:: DATA FOR ANALYSIS ::

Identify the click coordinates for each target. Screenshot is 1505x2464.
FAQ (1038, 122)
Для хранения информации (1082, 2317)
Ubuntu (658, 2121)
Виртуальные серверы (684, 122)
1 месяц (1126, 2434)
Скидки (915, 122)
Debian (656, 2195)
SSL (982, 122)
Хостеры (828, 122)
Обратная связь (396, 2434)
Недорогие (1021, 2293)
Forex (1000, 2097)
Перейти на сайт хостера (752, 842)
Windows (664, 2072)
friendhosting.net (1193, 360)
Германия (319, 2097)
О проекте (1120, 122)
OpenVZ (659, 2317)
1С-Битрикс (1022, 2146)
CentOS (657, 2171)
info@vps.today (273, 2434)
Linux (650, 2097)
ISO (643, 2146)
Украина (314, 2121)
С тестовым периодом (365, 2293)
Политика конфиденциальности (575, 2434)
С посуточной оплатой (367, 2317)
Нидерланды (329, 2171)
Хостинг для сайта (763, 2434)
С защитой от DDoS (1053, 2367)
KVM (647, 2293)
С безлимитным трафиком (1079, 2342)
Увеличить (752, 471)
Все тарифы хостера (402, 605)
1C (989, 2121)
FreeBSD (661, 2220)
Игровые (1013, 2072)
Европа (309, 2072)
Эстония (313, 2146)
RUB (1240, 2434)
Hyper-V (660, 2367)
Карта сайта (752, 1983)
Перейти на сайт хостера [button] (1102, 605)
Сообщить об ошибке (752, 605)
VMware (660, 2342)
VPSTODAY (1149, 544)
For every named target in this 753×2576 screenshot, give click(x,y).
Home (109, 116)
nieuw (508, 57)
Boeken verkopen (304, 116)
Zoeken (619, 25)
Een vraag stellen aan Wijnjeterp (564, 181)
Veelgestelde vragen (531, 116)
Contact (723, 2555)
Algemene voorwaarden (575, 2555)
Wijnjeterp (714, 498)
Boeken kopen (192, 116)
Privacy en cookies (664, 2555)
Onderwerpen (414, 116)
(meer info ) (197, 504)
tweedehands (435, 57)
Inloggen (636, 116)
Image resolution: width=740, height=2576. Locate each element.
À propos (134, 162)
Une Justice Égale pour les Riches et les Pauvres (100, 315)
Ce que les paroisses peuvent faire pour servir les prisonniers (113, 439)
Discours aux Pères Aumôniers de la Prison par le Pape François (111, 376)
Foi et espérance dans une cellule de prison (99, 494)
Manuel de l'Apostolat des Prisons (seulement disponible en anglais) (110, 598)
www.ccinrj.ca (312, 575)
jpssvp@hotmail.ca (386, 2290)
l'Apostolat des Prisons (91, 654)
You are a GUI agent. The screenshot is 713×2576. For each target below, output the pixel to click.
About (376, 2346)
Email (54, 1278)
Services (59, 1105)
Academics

:::

■ **WORK TASK**: Scan the listing above for the line that has "Privacy en cookies (664, 2555)", then copy exactly from that line through the line that has "Une Justice Égale".

■ **RESULT BELOW**:
Privacy en cookies (664, 2555)
Onderwerpen (414, 116)
(meer info ) (197, 504)
tweedehands (435, 57)
Inloggen (636, 116)
Image resolution: width=740, height=2576. Locate each element.
À propos (134, 162)
Une Justice Égale pour les Riches et les Pauvres (100, 315)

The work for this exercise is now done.